§ **Assignment**
After finding the line that contains "Here is an image. Segment" in the material below, print that line and all subsequent lines exactly, up to and including the last.
========
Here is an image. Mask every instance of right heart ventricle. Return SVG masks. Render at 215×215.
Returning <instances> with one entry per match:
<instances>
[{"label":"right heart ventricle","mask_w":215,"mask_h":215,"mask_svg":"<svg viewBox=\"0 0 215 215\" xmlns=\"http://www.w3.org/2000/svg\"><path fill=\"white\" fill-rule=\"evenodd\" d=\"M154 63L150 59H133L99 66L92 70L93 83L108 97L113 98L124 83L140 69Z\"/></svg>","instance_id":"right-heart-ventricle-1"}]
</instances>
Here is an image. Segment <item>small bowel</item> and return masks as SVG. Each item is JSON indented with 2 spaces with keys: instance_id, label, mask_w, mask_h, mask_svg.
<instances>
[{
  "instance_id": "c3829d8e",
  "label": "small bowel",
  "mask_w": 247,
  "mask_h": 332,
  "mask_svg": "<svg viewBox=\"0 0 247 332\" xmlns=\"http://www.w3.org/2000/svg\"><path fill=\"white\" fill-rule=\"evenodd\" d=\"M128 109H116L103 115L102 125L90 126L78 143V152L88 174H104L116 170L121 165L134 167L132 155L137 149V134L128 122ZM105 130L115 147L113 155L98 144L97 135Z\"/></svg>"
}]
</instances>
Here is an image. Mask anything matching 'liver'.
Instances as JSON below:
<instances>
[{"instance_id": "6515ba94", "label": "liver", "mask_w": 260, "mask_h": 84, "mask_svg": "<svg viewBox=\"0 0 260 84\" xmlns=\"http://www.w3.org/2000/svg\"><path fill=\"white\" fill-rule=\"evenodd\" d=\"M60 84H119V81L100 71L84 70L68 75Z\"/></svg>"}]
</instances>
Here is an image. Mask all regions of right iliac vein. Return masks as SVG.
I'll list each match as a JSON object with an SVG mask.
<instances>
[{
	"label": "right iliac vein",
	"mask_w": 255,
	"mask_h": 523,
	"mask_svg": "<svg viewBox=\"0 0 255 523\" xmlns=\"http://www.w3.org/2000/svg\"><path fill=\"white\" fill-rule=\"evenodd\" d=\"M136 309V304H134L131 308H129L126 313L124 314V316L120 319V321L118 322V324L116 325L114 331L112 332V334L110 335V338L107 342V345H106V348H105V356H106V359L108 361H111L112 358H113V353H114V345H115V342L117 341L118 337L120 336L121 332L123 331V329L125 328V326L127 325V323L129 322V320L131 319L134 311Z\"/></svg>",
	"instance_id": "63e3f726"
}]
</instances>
========
§ **Exercise output**
Here is an image. Segment <item>small bowel</item> and return masks as SVG. Each item is JSON indented with 2 spaces with keys: instance_id, label, mask_w, mask_h, mask_svg.
<instances>
[{
  "instance_id": "c3829d8e",
  "label": "small bowel",
  "mask_w": 247,
  "mask_h": 332,
  "mask_svg": "<svg viewBox=\"0 0 247 332\" xmlns=\"http://www.w3.org/2000/svg\"><path fill=\"white\" fill-rule=\"evenodd\" d=\"M128 109H116L103 115L102 125L90 126L78 143V152L88 174H104L116 170L121 165L134 167L132 155L137 149V134L128 122ZM105 130L115 147L113 155L98 144L97 135Z\"/></svg>"
}]
</instances>
Here is an image. Mask anything matching 'liver'.
Instances as JSON below:
<instances>
[{"instance_id": "6515ba94", "label": "liver", "mask_w": 260, "mask_h": 84, "mask_svg": "<svg viewBox=\"0 0 260 84\" xmlns=\"http://www.w3.org/2000/svg\"><path fill=\"white\" fill-rule=\"evenodd\" d=\"M60 84H119V81L100 71L84 70L68 75Z\"/></svg>"}]
</instances>
Here is an image. Mask all regions of right iliac vein. Return masks as SVG.
I'll list each match as a JSON object with an SVG mask.
<instances>
[{
	"label": "right iliac vein",
	"mask_w": 255,
	"mask_h": 523,
	"mask_svg": "<svg viewBox=\"0 0 255 523\" xmlns=\"http://www.w3.org/2000/svg\"><path fill=\"white\" fill-rule=\"evenodd\" d=\"M136 309V304H134L131 308H129L126 313L124 314V316L120 319V321L118 322V324L116 325L114 331L112 332V334L110 335V338L107 342V345H106V348H105V356H106V359L108 361H111L112 358H113V353H114V345H115V342L117 341L118 337L120 336L121 332L123 331V329L125 328V326L127 325V323L129 322V320L131 319L134 311Z\"/></svg>",
	"instance_id": "63e3f726"
}]
</instances>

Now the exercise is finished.